He then three-putted the ninth to fall behind, and while he won the 11th, 12th and 13th to restore his two-hole cushion, he was disgusted to lose the 14th and 15th to pars and even more upset when he failed to match Cutler's superb pitch and putt birdie at the last.

Left with an eight-footer to force extra holes, McIlroy pulled his putt wide of the target and said goodbye to Rosses Point for the last time, as he prepares to turn professional after September's Walker Cup.

"I didn't putt my best this week," said a visibly upset McIlroy. "I didn't hole the putts that I usually do and that was the big difference. I am really disappointed. This was the one I really wanted to win and I didn't do it.

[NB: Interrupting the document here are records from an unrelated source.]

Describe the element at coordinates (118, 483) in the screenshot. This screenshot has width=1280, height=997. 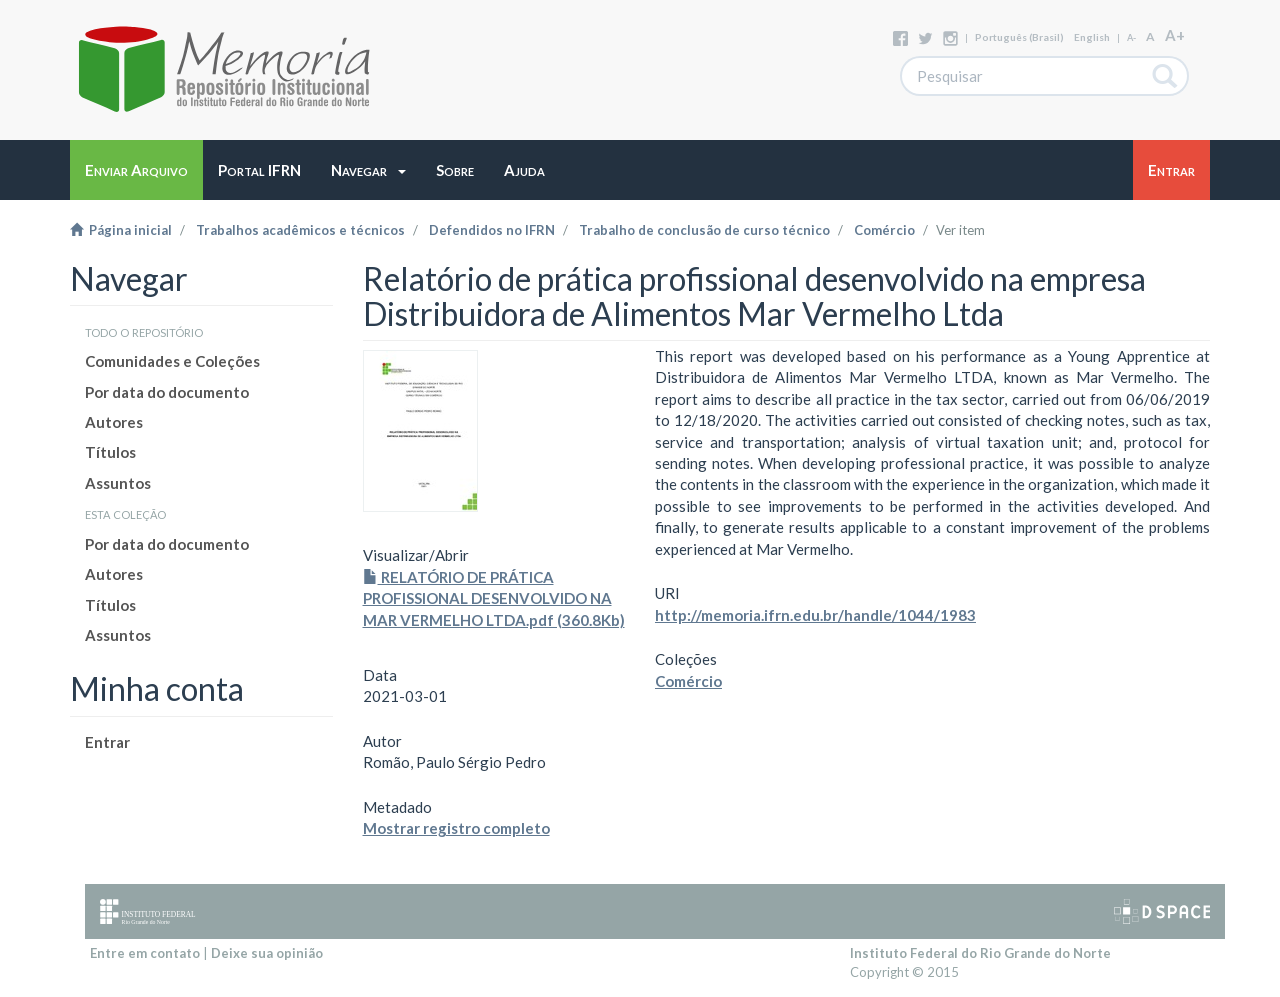
I see `Assuntos` at that location.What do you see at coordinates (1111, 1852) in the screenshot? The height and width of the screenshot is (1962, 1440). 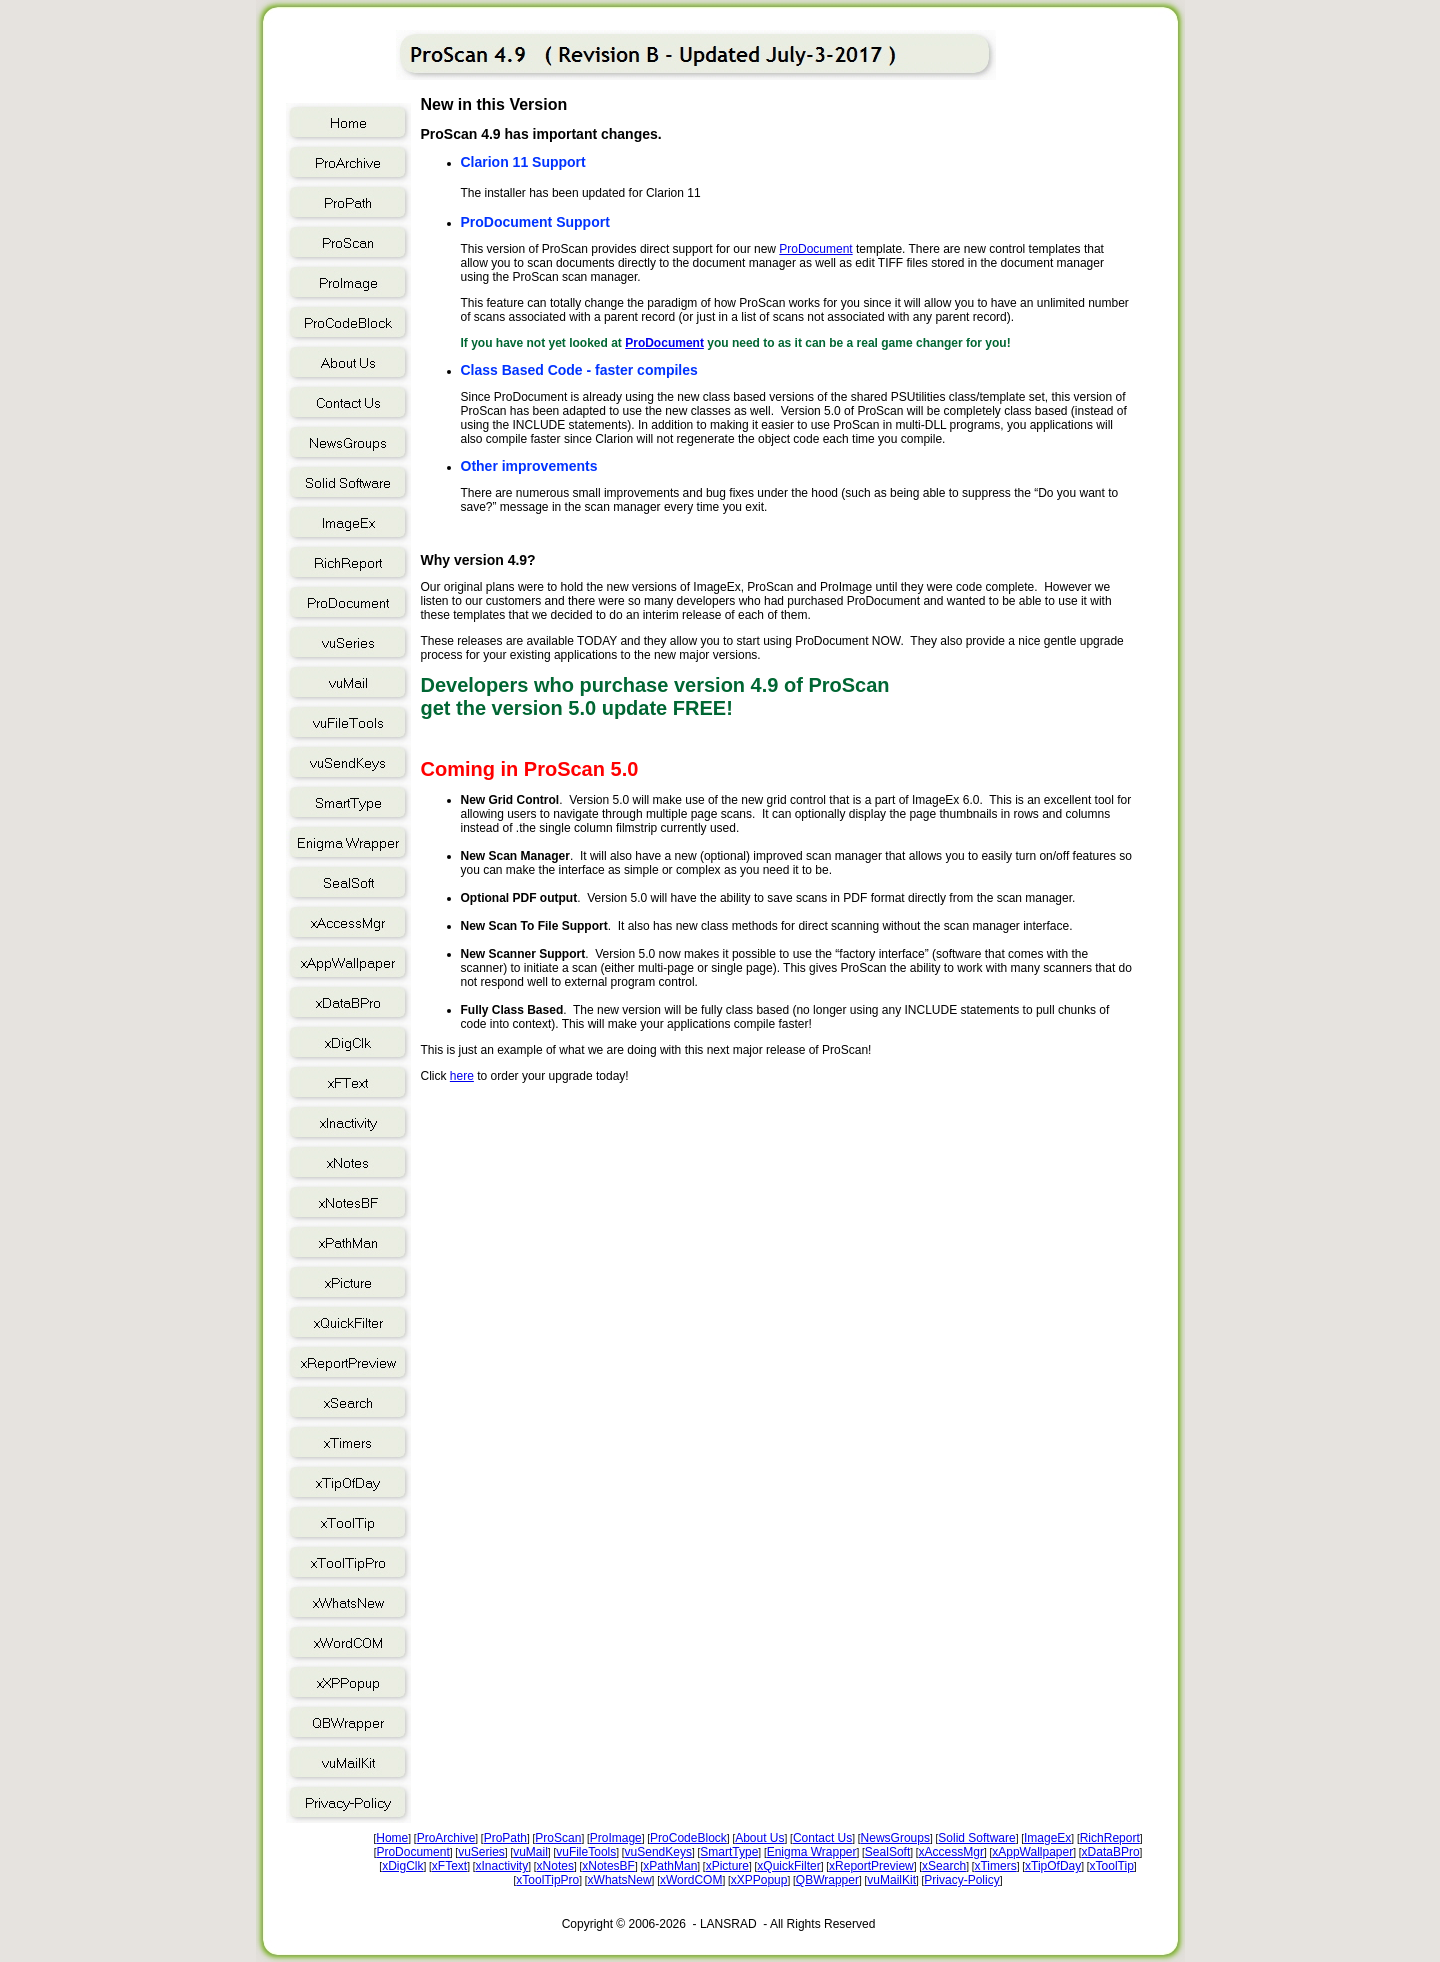 I see `xDataBPro` at bounding box center [1111, 1852].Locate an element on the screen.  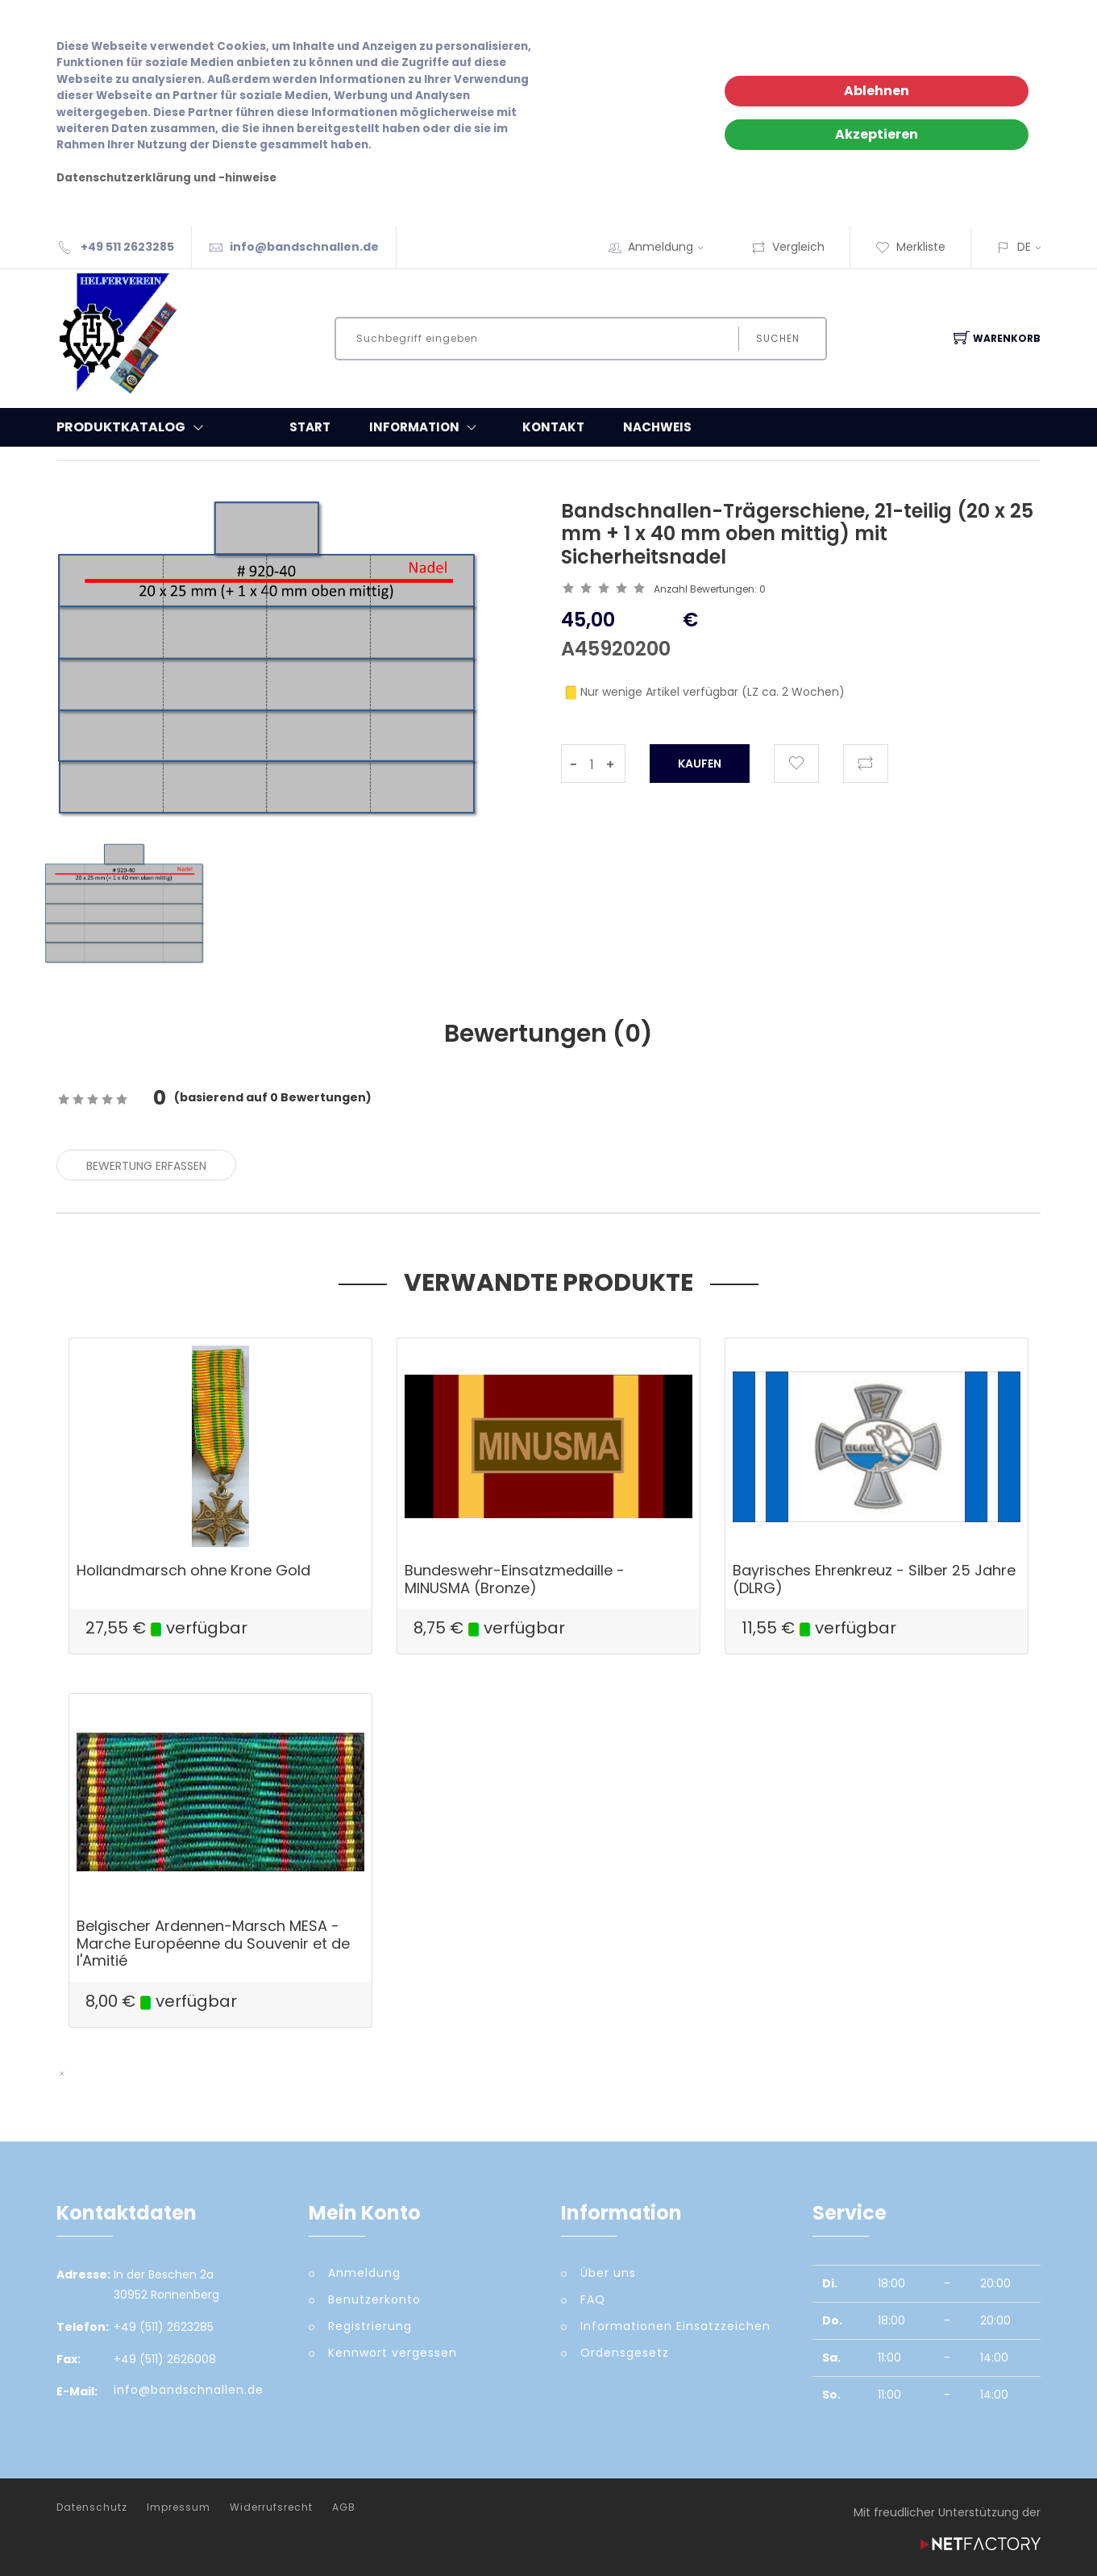
Bundeswehr-Einsatzmedaille - MINUSMA (Bronze) is located at coordinates (515, 1579).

"I already have a win this year in the Sherry Cup, so I shouldn't be hard on myself. I just tried really hard this week to win three in a row, but obviously I couldn't do it."

Cutler was delighted to pull off a victory he described as "unbelievable", but he will face a serious challenge against local hero McGowan in this morning's semi-finals.

The Strandhill player got into the championship thanks only to an exemption from the Connacht Branch, but he is determined to ride his wave of support as long as possible and become the first Sligo man to take the title since Cecil Ewing in 1950.

A 20-foot birdie gave him a one-hole victory over Lee Valley's Niall Gorey in the morning, before he closed out another one-hole victory over Lancashire's Jonathan Hurst.

The key to that one came at Rosses Point's fearsome 17th, where McGowan rifled a 197-yard four-iron to six feet and rolled in the putt to roars of "Come on Tommy boy" to take a one-hole lead.

Hurst lipped out with an effort at the last that would have forced extra holes.

"To be honest, it hasn't hit me yet," McGowan said. "I am just coasting along, taking it one game at a time. I don't think I even realised I was playing in the semi-finals. I was floating along playing on front of those crowds. I don't think I was too aware of what I was doing, to be honest."

With McIlroy making his exit, leading qualifier Simon Ward from Co Louth is now the championship favourite following his two-hole win over Richard Kilpatrick of Banbridge.

But the 20-year-old South of Ireland champion will need to be at his best to see off 34-year-old Joe Lyons this morning after the Galway player racked up seven birdies and didn't drop a shot in an impressive 7 and 6 win over Newlands' Andrew Hogan.

"He stitched everything," said a shell-shocked Hogan, who was level par on his card. "It was unbelievable stuff."